## [Requirement]
Filter the entries for the string "function". Copy each line that has it.

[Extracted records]
━━━━
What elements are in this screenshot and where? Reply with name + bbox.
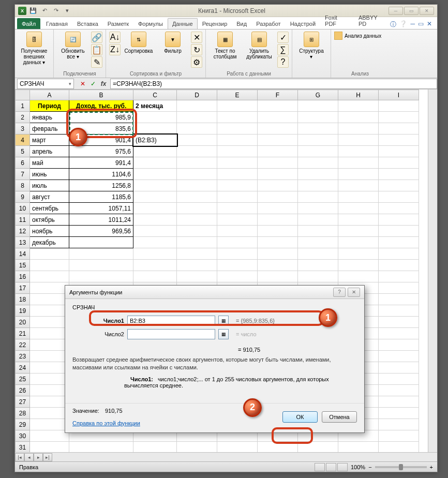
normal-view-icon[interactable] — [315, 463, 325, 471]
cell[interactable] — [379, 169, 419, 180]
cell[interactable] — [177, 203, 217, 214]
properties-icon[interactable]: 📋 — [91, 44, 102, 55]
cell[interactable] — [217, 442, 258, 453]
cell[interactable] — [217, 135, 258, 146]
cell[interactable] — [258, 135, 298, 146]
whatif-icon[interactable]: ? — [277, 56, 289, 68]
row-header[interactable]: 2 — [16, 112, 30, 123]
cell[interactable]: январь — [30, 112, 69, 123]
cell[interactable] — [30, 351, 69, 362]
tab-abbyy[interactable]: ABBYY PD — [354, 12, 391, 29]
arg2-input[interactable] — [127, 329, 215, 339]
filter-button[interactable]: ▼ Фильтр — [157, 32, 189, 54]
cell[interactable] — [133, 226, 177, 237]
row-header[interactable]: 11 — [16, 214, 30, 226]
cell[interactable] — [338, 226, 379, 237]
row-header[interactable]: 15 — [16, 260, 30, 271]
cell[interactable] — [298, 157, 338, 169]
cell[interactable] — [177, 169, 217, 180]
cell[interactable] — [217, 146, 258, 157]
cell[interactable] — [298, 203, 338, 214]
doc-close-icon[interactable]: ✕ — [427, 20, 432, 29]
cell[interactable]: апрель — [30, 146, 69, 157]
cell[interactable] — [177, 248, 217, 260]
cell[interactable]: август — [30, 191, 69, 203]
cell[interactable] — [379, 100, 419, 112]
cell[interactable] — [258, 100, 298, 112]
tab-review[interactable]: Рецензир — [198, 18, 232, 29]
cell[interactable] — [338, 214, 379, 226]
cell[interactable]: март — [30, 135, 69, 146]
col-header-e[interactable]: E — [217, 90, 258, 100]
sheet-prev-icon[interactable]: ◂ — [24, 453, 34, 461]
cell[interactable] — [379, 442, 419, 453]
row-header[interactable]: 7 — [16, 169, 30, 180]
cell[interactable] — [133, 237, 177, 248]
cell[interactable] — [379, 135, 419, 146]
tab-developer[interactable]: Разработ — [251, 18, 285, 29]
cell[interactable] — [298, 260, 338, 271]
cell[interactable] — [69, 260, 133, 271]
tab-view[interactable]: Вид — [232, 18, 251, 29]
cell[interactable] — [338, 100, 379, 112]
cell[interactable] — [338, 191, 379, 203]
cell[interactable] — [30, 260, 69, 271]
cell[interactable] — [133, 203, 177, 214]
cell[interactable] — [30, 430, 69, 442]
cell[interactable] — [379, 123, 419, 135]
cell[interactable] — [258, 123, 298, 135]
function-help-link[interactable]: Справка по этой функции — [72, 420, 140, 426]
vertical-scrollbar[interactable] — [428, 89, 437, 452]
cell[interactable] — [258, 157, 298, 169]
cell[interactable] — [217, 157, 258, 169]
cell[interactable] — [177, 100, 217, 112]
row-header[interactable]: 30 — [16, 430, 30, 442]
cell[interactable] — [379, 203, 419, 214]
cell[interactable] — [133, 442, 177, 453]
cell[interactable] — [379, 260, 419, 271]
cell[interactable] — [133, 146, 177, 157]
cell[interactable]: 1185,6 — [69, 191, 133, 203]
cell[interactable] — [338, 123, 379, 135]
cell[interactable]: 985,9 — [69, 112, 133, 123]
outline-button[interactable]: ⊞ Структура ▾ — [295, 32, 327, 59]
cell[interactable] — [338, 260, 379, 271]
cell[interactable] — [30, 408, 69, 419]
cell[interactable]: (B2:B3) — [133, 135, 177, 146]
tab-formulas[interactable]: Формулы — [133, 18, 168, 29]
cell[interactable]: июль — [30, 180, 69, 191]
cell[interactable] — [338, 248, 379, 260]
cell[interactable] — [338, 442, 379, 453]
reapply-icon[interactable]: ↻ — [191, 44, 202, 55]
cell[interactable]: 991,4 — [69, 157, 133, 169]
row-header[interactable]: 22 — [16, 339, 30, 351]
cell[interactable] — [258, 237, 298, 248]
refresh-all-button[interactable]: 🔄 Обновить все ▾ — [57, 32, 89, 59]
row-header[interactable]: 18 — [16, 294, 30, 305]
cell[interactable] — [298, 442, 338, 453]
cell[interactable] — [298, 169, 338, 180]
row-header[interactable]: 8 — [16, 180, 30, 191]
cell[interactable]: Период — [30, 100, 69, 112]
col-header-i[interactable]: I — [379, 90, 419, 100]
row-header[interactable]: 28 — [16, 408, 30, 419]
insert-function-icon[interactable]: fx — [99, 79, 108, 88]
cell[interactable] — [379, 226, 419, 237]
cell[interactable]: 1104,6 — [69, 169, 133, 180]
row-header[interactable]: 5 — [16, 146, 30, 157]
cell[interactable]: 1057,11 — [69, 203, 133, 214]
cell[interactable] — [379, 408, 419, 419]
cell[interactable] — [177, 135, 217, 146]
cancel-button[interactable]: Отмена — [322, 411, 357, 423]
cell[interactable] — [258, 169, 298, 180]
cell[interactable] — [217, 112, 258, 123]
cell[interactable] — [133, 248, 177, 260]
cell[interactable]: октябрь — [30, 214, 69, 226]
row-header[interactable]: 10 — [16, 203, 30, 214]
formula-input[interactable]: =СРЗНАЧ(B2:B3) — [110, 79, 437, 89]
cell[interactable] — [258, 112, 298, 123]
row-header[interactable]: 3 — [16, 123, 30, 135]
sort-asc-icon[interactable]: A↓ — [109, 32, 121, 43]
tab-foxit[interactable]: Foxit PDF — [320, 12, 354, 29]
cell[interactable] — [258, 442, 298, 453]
━━━━
## [Result for this exercise]
function-help-link[interactable]: Справка по этой функции — [72, 420, 140, 426]
insert-function-icon[interactable]: fx — [99, 79, 108, 88]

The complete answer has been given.